Les Eléphants et les Lapins Théodore Lorin (19è siècle)

Près d'une fontaine limpide,
De sémillants lapins une troupe timide
Tranquillement dès l'aurore broutait
Et le thym et le serpolet,
Puis, tout le jour, dans la prairie,
Sautait et folâtrait, menait joyeuse vie.
Tout allait pour le mieux, lorsque des éléphants
Vinrent un beau matin dans ces riantes plaines.
Sans le vouloir, ces énormes géants
Marchaient sur les lapins errants
Et les écrasaient par vingtaines.
« Comment, se disaient les lapins,
Écarter loin de nous ces dangereux voisins ?
Tenter la force ouverte, hélas ! serait folie.
Faudra-t-il donc quitter ces lieux délicieux,
Témoins de nos amours, théâtre de nos jeux,
Pour chercher une autre patrie ? »
Et de gémir. « Tous ces discours sont vains,
Dit l'un d'eux qui, déjà sur l'âge,
Avait souvent bravé de contraires destins.
Mes bons amis, ne perdons pas courage.
Nos adversaires, j'en conviens,
Par la force ont sur nous un immense avantage :
D'où je conclus que, pour sauver nos jours,
A l'artifice il faut avoir recours.
Je ne suis pas sans espérance :
Laissez-moi tenter cette chance.
En attendant soyez prudents :
Ne bougez de vos trous durant ma courte absence. »
Il va trouver le roi des éléphants.
« Seigneur, dit-il, la lune a choisi pour domaine
Cette agréable et limpide fontaine
Où, vous et vos sujets, vous venez chaque jour
Apaiser votre soif : or ce n'est pas sans peine
Qu'elle vous voit troubler ce paisible séjour.
A son culte attaché par mon saint ministère,
Je viens, bien malgré moi, par ses ordres exprès,
Vous menacer de sa colère,
Si vous ne regagnez vos épaisses forêts.
Je le redis encor, de ce fâcheux message
Je m'acquitte à regret ; mais de. mon témoignage
Si vous doutez, croyez au moins vos yeux. »
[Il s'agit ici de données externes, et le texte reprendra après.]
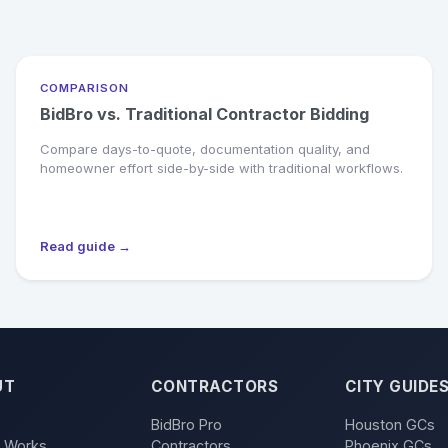
COMPARISON
BidBro vs. Traditional Contractor Bidding
Compare days-to-quote, documentation quality, and
homeowner effort side-by-side with traditional workflows.
Read guide →
UT
CONTRACTORS
CITY GUIDE
BidBro Pro
Houston GCs
t Works
Contractors
Phoenix GCs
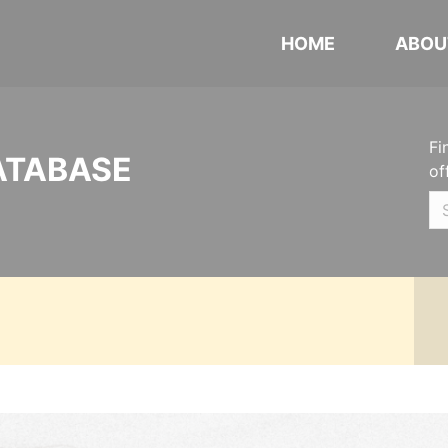
HOME
ABOU
Fi
ATABASE
of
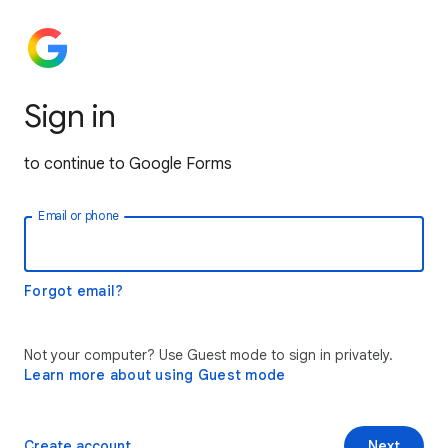
Sign in
to continue to Google Forms
Email or phone
Forgot email?
Not your computer? Use Guest mode to sign in privately.
Learn more about using Guest mode
Create account
Next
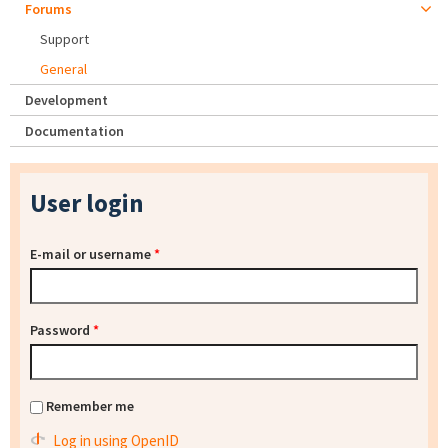
Forums
Support
General
Development
Documentation
User login
E-mail or username
*
Password
*
Remember me
Log in using OpenID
Observez bien que la lune était pleine,
Et que les eaux de la fontaine
Réfléchissaient son disque radieux.
Par la brise du soir l'onde était agitée :
L'éléphant étonné dans ce globe tremblant
Crut voir la déesse irritée.
Quoique de sa nature il fût sage, prudent,
De ce prodige surprenant
Son âme fut épouvantée.
Avec ses compagnons il s'éloigna soudain.
Leur départ au peuple lapin
Rendit la joie et l'allégresse.

Grands de la terre, hommes riches, puissants,
Des pauvres, des petits méprisant la faiblesse,
Souvent, hélas ! vous êtes leurs tyrans ;
Mais pour vous échapper le ciel, dans sa sagesse,
Leur donne heureusement la ruse et la finesse.